» Problem description:
Retype the entries. Match them exactly.

» Data for this task:
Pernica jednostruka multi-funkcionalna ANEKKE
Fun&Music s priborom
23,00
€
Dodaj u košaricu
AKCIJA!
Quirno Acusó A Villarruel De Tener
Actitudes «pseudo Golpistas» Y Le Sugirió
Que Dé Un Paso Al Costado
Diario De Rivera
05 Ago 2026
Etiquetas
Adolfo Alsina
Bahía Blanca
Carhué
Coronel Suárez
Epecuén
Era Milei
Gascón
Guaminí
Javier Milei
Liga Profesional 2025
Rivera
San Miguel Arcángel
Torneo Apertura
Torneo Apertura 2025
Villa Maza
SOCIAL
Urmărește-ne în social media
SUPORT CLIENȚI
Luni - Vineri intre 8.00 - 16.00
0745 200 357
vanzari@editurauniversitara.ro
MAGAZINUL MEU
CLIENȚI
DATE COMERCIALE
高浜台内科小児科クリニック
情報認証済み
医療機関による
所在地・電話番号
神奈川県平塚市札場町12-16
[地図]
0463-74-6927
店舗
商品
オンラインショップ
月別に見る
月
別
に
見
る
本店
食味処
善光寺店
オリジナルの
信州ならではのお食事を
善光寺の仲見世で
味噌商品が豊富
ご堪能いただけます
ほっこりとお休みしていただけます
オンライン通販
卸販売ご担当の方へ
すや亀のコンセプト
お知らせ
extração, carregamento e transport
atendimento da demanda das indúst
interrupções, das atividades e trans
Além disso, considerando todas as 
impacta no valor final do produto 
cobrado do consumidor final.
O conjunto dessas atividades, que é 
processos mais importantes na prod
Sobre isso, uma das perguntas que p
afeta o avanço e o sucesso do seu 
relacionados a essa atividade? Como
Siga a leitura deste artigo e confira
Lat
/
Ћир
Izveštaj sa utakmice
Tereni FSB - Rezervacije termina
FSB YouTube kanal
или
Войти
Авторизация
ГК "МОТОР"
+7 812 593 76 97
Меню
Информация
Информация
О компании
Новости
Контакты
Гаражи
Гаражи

» Exercise output:
Pernica jednostruka multi-funkcionalna ANEKKE
Fun&Music s priborom
23,00
€
Dodaj u košaricu
AKCIJA!
Quirno Acusó A Villarruel De Tener
Actitudes «pseudo Golpistas» Y Le Sugirió
Que Dé Un Paso Al Costado
Diario De Rivera
05 Ago 2026
Etiquetas
Adolfo Alsina
Bahía Blanca
Carhué
Coronel Suárez
Epecuén
Era Milei
Gascón
Guaminí
Javier Milei
Liga Profesional 2025
Rivera
San Miguel Arcángel
Torneo Apertura
Torneo Apertura 2025
Villa Maza
SOCIAL
Urmărește-ne în social media
SUPORT CLIENȚI
Luni - Vineri intre 8.00 - 16.00
0745 200 357
vanzari@editurauniversitara.ro
MAGAZINUL MEU
CLIENȚI
DATE COMERCIALE
高浜台内科小児科クリニック
情報認証済み
医療機関による
所在地・電話番号
神奈川県平塚市札場町12-16
[地図]
0463-74-6927
店舗
商品
オンラインショップ
月別に見る
月
別
に
見
る
本店
食味処
善光寺店
オリジナルの
信州ならではのお食事を
善光寺の仲見世で
味噌商品が豊富
ご堪能いただけます
ほっこりとお休みしていただけます
オンライン通販
卸販売ご担当の方へ
すや亀のコンセプト
お知らせ
extração, carregamento e transport
atendimento da demanda das indúst
interrupções, das atividades e trans
Além disso, considerando todas as 
impacta no valor final do produto 
cobrado do consumidor final.
O conjunto dessas atividades, que é 
processos mais importantes na prod
Sobre isso, uma das perguntas que p
afeta o avanço e o sucesso do seu 
relacionados a essa atividade? Como
Siga a leitura deste artigo e confira
Lat
/
Ћир
Izveštaj sa utakmice
Tereni FSB - Rezervacije termina
FSB YouTube kanal
или
Войти
Авторизация
ГК "МОТОР"
+7 812 593 76 97
Меню
Информация
Информация
О компании
Новости
Контакты
Гаражи
Гаражи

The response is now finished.